REQUIREMENT:
The data needs to be returned in full, exactly as it reads.
─── MATERIAL TO PROCESS ───
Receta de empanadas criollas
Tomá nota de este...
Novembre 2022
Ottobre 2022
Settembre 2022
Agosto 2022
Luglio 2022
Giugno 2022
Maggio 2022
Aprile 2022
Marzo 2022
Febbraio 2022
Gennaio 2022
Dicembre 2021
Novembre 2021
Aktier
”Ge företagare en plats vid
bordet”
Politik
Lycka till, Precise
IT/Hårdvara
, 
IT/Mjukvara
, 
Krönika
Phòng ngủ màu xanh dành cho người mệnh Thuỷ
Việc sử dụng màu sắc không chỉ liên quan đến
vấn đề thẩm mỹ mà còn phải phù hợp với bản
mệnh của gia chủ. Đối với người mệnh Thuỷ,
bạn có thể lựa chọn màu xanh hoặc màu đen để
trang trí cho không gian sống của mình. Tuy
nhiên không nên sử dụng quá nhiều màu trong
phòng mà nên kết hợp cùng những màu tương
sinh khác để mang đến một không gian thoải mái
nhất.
───
OUTPUT OF THE EXERCISE:
Receta de empanadas criollas
Tomá nota de este...
Novembre 2022
Ottobre 2022
Settembre 2022
Agosto 2022
Luglio 2022
Giugno 2022
Maggio 2022
Aprile 2022
Marzo 2022
Febbraio 2022
Gennaio 2022
Dicembre 2021
Novembre 2021
Aktier
”Ge företagare en plats vid
bordet”
Politik
Lycka till, Precise
IT/Hårdvara
, 
IT/Mjukvara
, 
Krönika
Phòng ngủ màu xanh dành cho người mệnh Thuỷ
Việc sử dụng màu sắc không chỉ liên quan đến
vấn đề thẩm mỹ mà còn phải phù hợp với bản
mệnh của gia chủ. Đối với người mệnh Thuỷ,
bạn có thể lựa chọn màu xanh hoặc màu đen để
trang trí cho không gian sống của mình. Tuy
nhiên không nên sử dụng quá nhiều màu trong
phòng mà nên kết hợp cùng những màu tương
sinh khác để mang đến một không gian thoải mái
nhất.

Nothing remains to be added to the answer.